January 2011

Seventh Circuit Holds Removal Under Class Action Fairness Act Premature

Holland & Knight Newsletter
Sarah Korapaty

The Seventh Circuit recently rejected an attempt by The Boeing Company (“Boeing”) to invoke the Class Action Fairness Act (CAFA) as a basis to remove to federal court 29 separate state court cases arising from the accident of Turkish Airlines Flight 1951 in the Netherlands in 2009.1 CAFA permits removal of a “mass action,” which is defined as a suit “in which monetary relief claims of 100 or more persons are proposed to be tried jointly on the ground that the plaintiffs’ claims involve common questions of law or fact.”2

Boeing had filed notices of removal in the 29 Illinois state court cases, which involved 117 individual plaintiffs. Boeing contended that the claims arose under CAFA because the plaintiffs stated in their combined opposition to Boeing’s forum non conveniens motion that liability would be determined in one exemplar trial. Specifically, the plaintiffs stated: “in aviation disaster cases, several exemplar cases are routinely tried on one occasion at which time the issue of liability is determined for the remainder of the cases.” According to Boeing, this language constituted a proposal for a mass action under CAFA. The plaintiffs filed motions to remand in the Northern District of Illinois. In the seven motions decided, remand was granted on the grounds, inter alia, that the plaintiffs’ statement was premature and did not constitute a “proposal” for all cases to be tried jointly.

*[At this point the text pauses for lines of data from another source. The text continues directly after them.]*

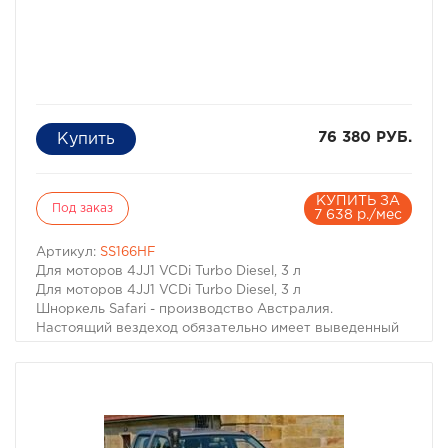
76 380 РУБ.
КУПИТЬ ЗА
Под заказ
7 638 р./мес
Артикул:
SS166HF
Для моторов 4JJ1 VCDi Turbo Diesel, 3 л
Для моторов 4JJ1 VCDi Turbo Diesel, 3 л
Шноркель Safari - производство Австралия.
Настоящий вездеход обязательно имеет выведенный
на крышу воздухозаборник двигателя. Он необходим
не только когда капот Вашей машины погружается под
воду. Иногда двигатель может нахлебаться воды и на
меньшей глубине, достаточно поднять волну. А кроме
того не известно какие ямы могут быть даже в самом
невинном броде. В большинстве случаев попадание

The Seventh Circuit affirmed the remand orders, determining that “Boeing’s removal of the cases was premature.” The court found that the plaintiffs’ statement fell “just short of a proposal, as it is rather a prediction of what might happen if the judge decided to hold a mass trial.” The court further noted that “[i]t would be odd to think that plaintiffs could not make a telling response to a motion for dismissal of a suit on the ground of forum non conveniens without thereby having forfeited their chosen forum; by arguing against dismissal, they would have been arguing for it.” 3


1 Koral v. Boeing Company, -- F.3d --, 2011 WL 9350 (7th Cir. Jan. 4, 2011).

2
28 U.S.C. § 1332(d)(11)(B)(i).

3
The Seventh Circuit did not foreclose the possibility that the cases may be subject to removal under CAFA at a later time. In dicta, the court stated that removal may be proper even if a joint trial did not dispose of the plaintiffs’ claims for damages.